* Exercise *
The answer must consist solely of the lines from the opening line of the entries through the line with "マシンピラティススクール", transcribed exactly and without any pictures.

(Dataset entries)
——————

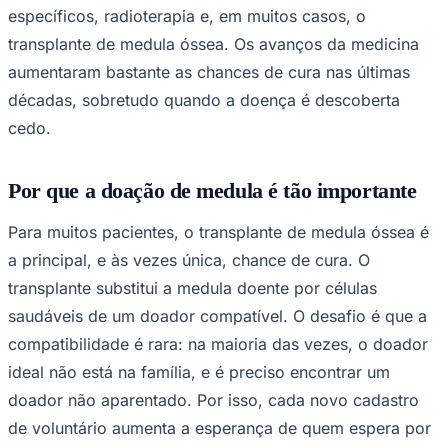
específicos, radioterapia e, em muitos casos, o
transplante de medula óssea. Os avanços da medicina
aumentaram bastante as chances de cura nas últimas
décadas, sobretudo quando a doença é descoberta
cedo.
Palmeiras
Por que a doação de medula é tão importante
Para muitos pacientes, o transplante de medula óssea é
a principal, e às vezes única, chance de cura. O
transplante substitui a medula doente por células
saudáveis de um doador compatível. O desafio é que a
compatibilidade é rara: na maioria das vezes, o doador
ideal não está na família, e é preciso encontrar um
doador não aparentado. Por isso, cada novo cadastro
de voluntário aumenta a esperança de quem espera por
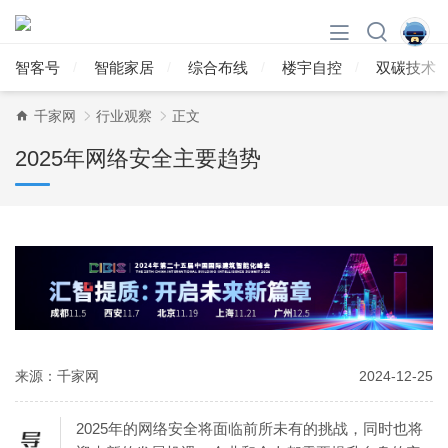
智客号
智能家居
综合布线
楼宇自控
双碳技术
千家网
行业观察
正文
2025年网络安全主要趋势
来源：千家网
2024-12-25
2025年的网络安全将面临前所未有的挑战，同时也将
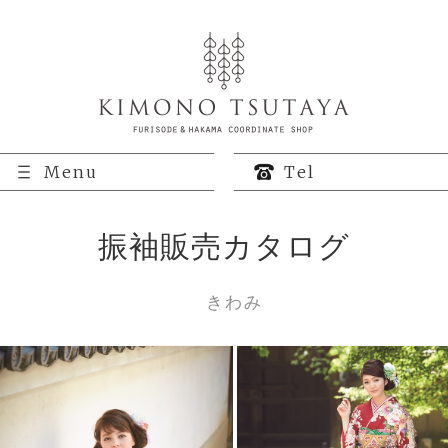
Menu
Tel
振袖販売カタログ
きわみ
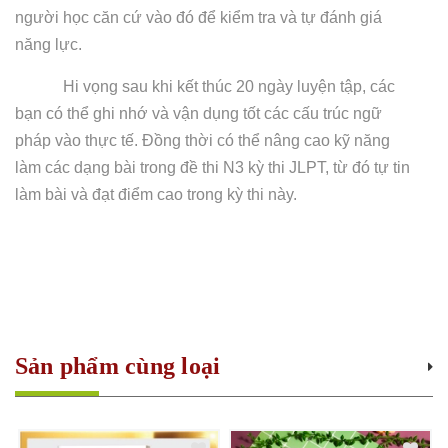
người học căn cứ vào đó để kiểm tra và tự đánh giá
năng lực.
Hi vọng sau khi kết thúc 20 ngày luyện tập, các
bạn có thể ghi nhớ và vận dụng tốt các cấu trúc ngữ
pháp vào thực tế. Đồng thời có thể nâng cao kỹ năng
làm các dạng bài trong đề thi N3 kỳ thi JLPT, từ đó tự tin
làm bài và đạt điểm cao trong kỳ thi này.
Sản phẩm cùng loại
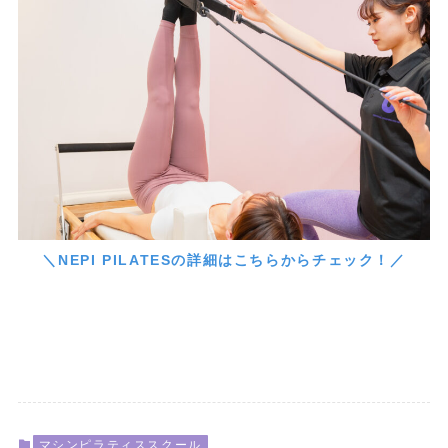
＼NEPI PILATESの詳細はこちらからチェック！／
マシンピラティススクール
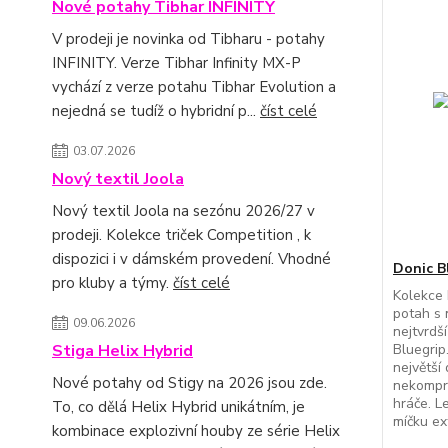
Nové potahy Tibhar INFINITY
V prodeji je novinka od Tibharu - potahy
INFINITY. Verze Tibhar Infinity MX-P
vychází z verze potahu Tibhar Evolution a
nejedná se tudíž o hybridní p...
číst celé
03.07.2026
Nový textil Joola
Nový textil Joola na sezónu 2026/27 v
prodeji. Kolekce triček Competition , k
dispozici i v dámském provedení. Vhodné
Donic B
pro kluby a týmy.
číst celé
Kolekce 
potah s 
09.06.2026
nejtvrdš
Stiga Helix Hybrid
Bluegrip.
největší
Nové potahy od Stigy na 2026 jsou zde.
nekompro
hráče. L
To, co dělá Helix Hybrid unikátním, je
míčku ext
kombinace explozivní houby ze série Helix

——————

* Answer box *
específicos, radioterapia e, em muitos casos, o
transplante de medula óssea. Os avanços da medicina
aumentaram bastante as chances de cura nas últimas
décadas, sobretudo quando a doença é descoberta
cedo.
Palmeiras
Por que a doação de medula é tão importante
Para muitos pacientes, o transplante de medula óssea é
a principal, e às vezes única, chance de cura. O
transplante substitui a medula doente por células
saudáveis de um doador compatível. O desafio é que a
compatibilidade é rara: na maioria das vezes, o doador
ideal não está na família, e é preciso encontrar um
doador não aparentado. Por isso, cada novo cadastro
de voluntário aumenta a esperança de quem espera por
智客号
智能家居
综合布线
楼宇自控
双碳技术
千家网
行业观察
正文
2025年网络安全主要趋势
来源：千家网
2024-12-25
2025年的网络安全将面临前所未有的挑战，同时也将
Menu
Tel
振袖販売カタログ
きわみ
người học căn cứ vào đó để kiểm tra và tự đánh giá
năng lực.
Hi vọng sau khi kết thúc 20 ngày luyện tập, các
bạn có thể ghi nhớ và vận dụng tốt các cấu trúc ngữ
pháp vào thực tế. Đồng thời có thể nâng cao kỹ năng
làm các dạng bài trong đề thi N3 kỳ thi JLPT, từ đó tự tin
làm bài và đạt điểm cao trong kỳ thi này.
Sản phẩm cùng loại
＼NEPI PILATESの詳細はこちらからチェック！／
マシンピラティススクール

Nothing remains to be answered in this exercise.